Documentation that describes what the system does ages poorly. Behavioral descriptions tied to specific implementations become inaccurate as the implementation changes. The closer a document is to a literal description of the code, the faster it decays, because the code itself is the most accurate version of that description.

This is also why API reference documentation generated from code — docstrings, type annotations, inline comments — tends to stay more accurate than externally maintained documentation. The documentation is co-located with the thing it describes. Updating the code and updating the documentation become the same operation.


The Cost of Stale Documentation

Stale documentation has two kinds of cost that are easy to underestimate.

The first is the cost to the reader who finds it. They spend time reading something that is not true. Worse, they may act on it — implement against a stale specification, make a decision based on an outdated architecture description, waste a day debugging something that the documentation says should work. The time lost is often invisible because the reader does not know the documentation is stale; they assume they are misunderstanding something and keep reading.

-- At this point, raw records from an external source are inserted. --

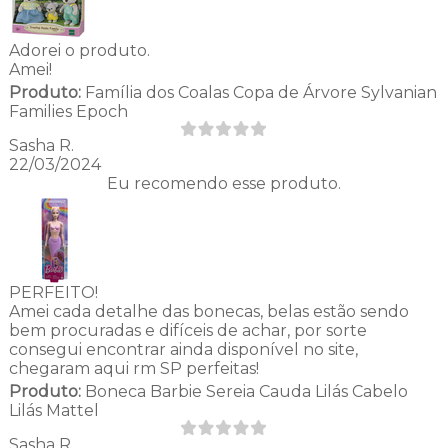
Adorei o produto.
Amei!
Produto:
Família dos Coalas Copa de Árvore Sylvanian
Families Epoch
Sasha R.
22/03/2024
Eu recomendo esse produto.
PERFEITO!
Amei cada detalhe das bonecas, belas estão sendo
bem procuradas e difíceis de achar, por sorte
consegui encontrar ainda disponível no site,
chegaram aqui rm SP perfeitas!
Produto:
Boneca Barbie Sereia Cauda Lilás Cabelo
Lilás Mattel
Sasha R.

The second is the cost to the codebase's reputation for documentation. Once an engineer has been burned by stale documentation a few times, they learn to distrust documentation generally. They stop reading it before diving into the code. The documentation that is accurate becomes useless because nobody reads it. Stale documentation does not just fail to help; it degrades the value of all documentation by association.


What This Means

Documentation is not a solved problem. It decays, and the decay is structural.

The practical response is to choose what to document strategically rather than comprehensively. Document the things that are hardest to infer from the code: the reasoning behind decisions, the invariants that are not enforced mechanically, the integration points where multiple systems meet. Document for the reader who is lost rather than the reader who is merely reading.

Keep documentation as close to the code as possible. Prefer generated reference documentation over manually maintained descriptions of behavior. Delete documentation that is known to be stale; wrong information is worse than missing information.

And hold documentation with appropriate skepticism — including documentation you wrote yourself. The gap between what code does and what we believe it does is often larger than we expect. Documentation records the belief. The code is the authority.